» **Given data**
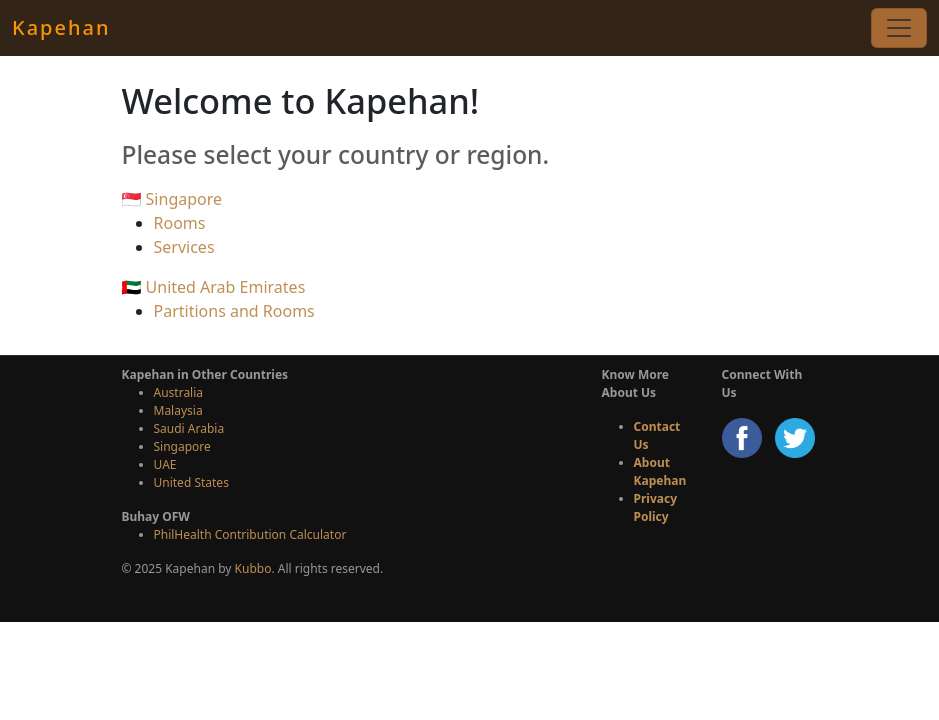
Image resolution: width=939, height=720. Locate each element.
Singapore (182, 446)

==

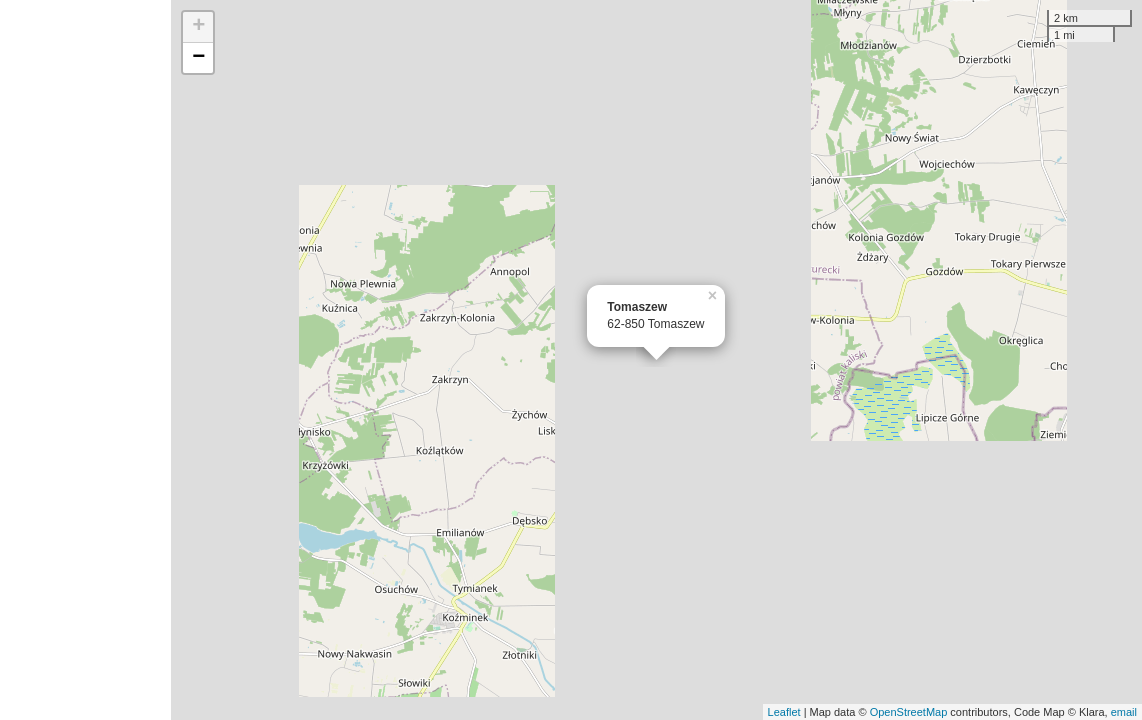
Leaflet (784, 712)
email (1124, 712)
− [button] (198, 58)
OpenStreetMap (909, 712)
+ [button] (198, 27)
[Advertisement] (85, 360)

» **The problem**
Taking the listing above as the source, transcribe only the lines starting at the line with "Image resolution: width=939, height=720." and going through the line with "Singapore (182, 446)", unaltered and with both ends included.

» **Finished task**
Image resolution: width=939, height=720. Locate each element.
Singapore (182, 446)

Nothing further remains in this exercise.